Custo energético do veículo
O primeiro ponto positivo sobre o veículo elétrico é o gasto com combustível. Um carro a combustão roda aproximadamente 12 km por litro e tem um custo maior por quilômetro, enquanto o elétrico, mais eficiente, consome menos e é recarregado a uma tarifa mais baixa que a dos preços dos combustíveis.
Esse diferencial é um indicativo de que o carro elétrico costuma ser considerado mais econômico para uso diário, especialmente para quem roda bastante e consegue carregar em casa.
Manutenção, seguro e impostos – vale a pena?
Olhando outros pontos, o carro elétrico também se mostra econômico quando o assunto é manutenção. Como não há troca de óleo, velas ou correias a economia é grande. A média de manutenção anual de um carro movido a combustão exige entre R$ 1.500 e R$ 2.400 por ano em revisões, já o elétrico costuma demandar de R$ 600 a R$ 900 no mesmo período.
Entretanto, por mais que a manutenção alivie o bolso, o peso se distribui para o seguro, que tende a custar de 30% a 60% mais caro do que o de um carro convencional em razão da mão de obra especializada e das peças.
Já o custo com o IPVA pode variar desde a isenção total a alguns milhares de reais por ano, variando de acordo com o estado.
Quando o carro elétrico compensa de verdade?
Somando todos os pontos, o custo mensal médio de um elétrico fica entre R$ 800 e R$ 1.200, contra R$ 1.050 a R$ 1.300 de um carro convencional movido a combustão, Mesmo assim, o retorno do investimento depende diretamente da quilometragem rodada.

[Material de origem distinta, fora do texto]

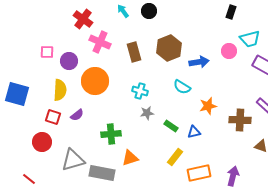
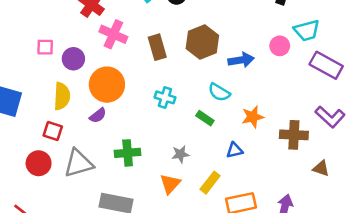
gray star: (147, 113) -> (180, 154), moved
purple semicircle: (77, 115) -> (98, 116), moved
green rectangle: (171, 126) -> (205, 118), moved
orange triangle: (130, 158) -> (170, 184), moved, turned -30
gray triangle: (73, 160) -> (79, 163), moved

Na prática, o carro elétrico parece ser mais econômico principalmente para quem roda altas quilometragens e possui infraestrutura adequada para recarregar a bateria.
Economia que exige planejamento
O carro elétrico é econômico no uso diário e na manutenção, mas o investimento inicial mais alto exige planejamento financeiro para que a economia se converta em benefício real ao longo dos anos.
Avaliar o perfil de uso, a infraestrutura de recarga disponível e as condições de financiamento é essencial antes de decidir.